On Thursday night, 10,000-odd spectators at Hindmarsh Stadium watched Adelaide defeat Geelong 55 to 47 in the inaugural AFLX grand final, although it is a victory that will barely register as a trivia night question. There was little to take out of the games from an individual player perspective, outside of Mark Blicav’s horrendous haircut. But AFLX is a spectacle in which entertainment is the most important thing, not the winning or losing. Although as entertainment, it was well inside the margin of error for a loss.

But it is early days, and while the AFL will inevitably tweak the format, there may not be many barrackers coming through the gate. Interviewed during the game between Fremantle and Port Adelaide (game five of seven for the night), AFL CEO Gil McLachlan put words to what we were all watching, or rather not watching – one-on-one contests and high marking. The latter an, err… x-factor of the national game that appeals to an international audience. As fast-paced and high-scoring as they game may otherwise be, it is difficult to see how it will appeal to an Asian audience already besotted with the world game and basketball, and not insignificantly, the cultures attached to these sports.
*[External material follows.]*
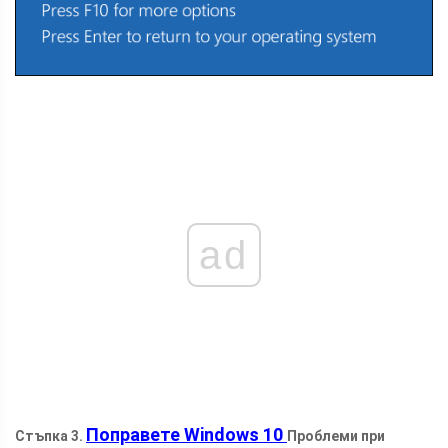
ad
Поправете Windows 10
Стъпка 3.
Проблеми при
Skydivers, acrobats, fireworks and DJ duo Mashd N Kutcher do not a culture make. In the words of Woody Guthrie: if you ain’t got the do-re-mi, it’s better to stay in Texas.

They do however make for a carnival, and that may be where AFLX’s future lies. Rather than a theme park training exercise for AFL clubs that competes against the AFLW for resources and attention (it has already encroached on the coveted Friday night slot for round 3 of the AFLW), the game may be better suited to a knock-out format.

Having established that the AFL barely takes a breath for Christmas, a series of regional and suburban competitions could be held through November and December and open to anyone who can pull a team together – recent retirees, kids unlucky to miss out in the draft and bush Colemans – that would eventually be whittled down to the country’s 16 best. These teams who would play in a one-day only televised national carnival (in Sydney to sate the AFL’s evangelical lust) for a winner take all one-million dollars – a purse more difficult to trivialise than a tasteless, repurposed Perspex trophy from an adult entertainment awards night.